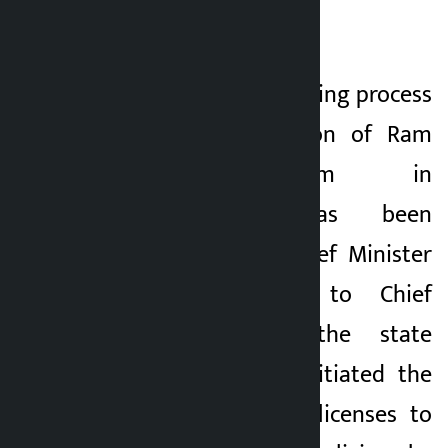
heritage list.
Likewise, the remaining process
for the construction of Ram
Janaki Stadium in
Janakpurdham has been
forwarded, said Chief Minister
Yadav. According to Chief
Minister Yadav, the state
government has initiated the
process of issuing licenses to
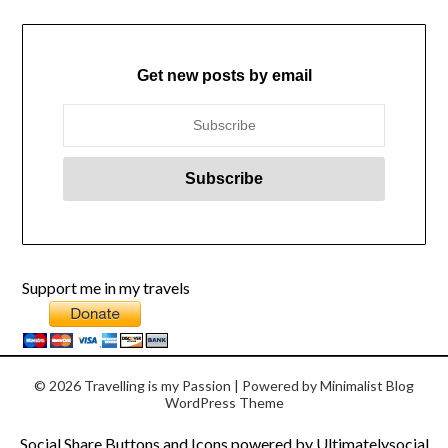
Get new posts by email
Support me in my travels
© 2026 Travelling is my Passion
| Powered by
Minimalist Blog
WordPress Theme
Social Share Buttons and Icons
powered by Ultimatelysocial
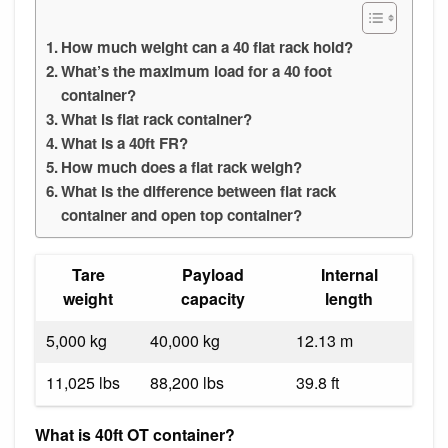
How much weight can a 40 flat rack hold?
What’s the maximum load for a 40 foot
container?
What is flat rack container?
What is a 40ft FR?
How much does a flat rack weigh?
What is the difference between flat rack
container and open top container?
Tare
Payload
Internal
weight
capacity
length
5,000 kg
40,000 kg
12.13 m
11,025 lbs
88,200 lbs
39.8 ft
What is 40ft OT container?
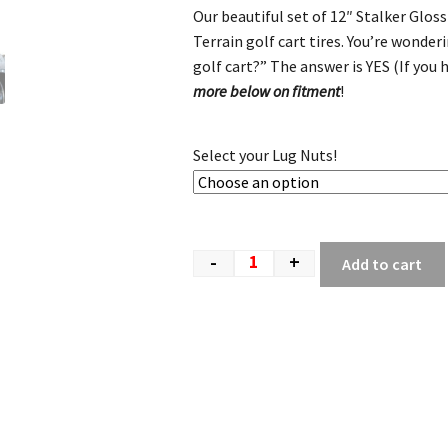
Our beautiful set of 12″ Stalker Glos
Terrain golf cart tires. You’re wonder
golf cart?” The answer is YES (If you
more below on fitment
!
Select your Lug Nuts!
-
+
Add to cart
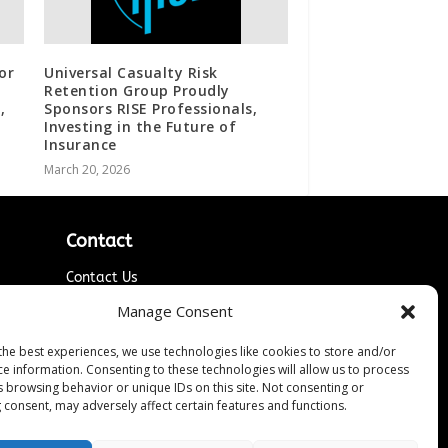
or
Universal Casualty Risk
Retention Group Proudly
,
Sponsors RISE Professionals,
Investing in the Future of
Insurance
March 20, 2026
Contact
Contact Us
↗
ines
Media/Press Inquiries
Manage Consent
Sitemap
the best experiences, we use technologies like cookies to store and/or
ce information. Consenting to these technologies will allow us to process
s browsing behavior or unique IDs on this site. Not consenting or
 consent, may adversely affect certain features and functions.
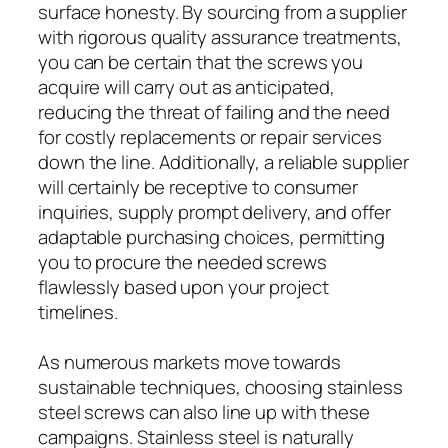
surface honesty. By sourcing from a supplier
with rigorous quality assurance treatments,
you can be certain that the screws you
acquire will carry out as anticipated,
reducing the threat of failing and the need
for costly replacements or repair services
down the line. Additionally, a reliable supplier
will certainly be receptive to consumer
inquiries, supply prompt delivery, and offer
adaptable purchasing choices, permitting
you to procure the needed screws
flawlessly based upon your project
timelines.
As numerous markets move towards
sustainable techniques, choosing stainless
steel screws can also line up with these
campaigns. Stainless steel is naturally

+ + +

**Exercise aim**.
All that should appear in the answer is the lines above from the line with "Yadav. According to Chief" through the line with "What is flat rack container?", retyped exactly, pictures left out.

**Solution**.
Yadav. According to Chief
Minister Yadav, the state
government has initiated the
process of issuing licenses to
Get new posts by email
Support me in my travels
© 2026 Travelling is my Passion
| Powered by
Minimalist Blog
WordPress Theme
Social Share Buttons and Icons
powered by Ultimatelysocial
How much weight can a 40 flat rack hold?
What’s the maximum load for a 40 foot
container?
What is flat rack container?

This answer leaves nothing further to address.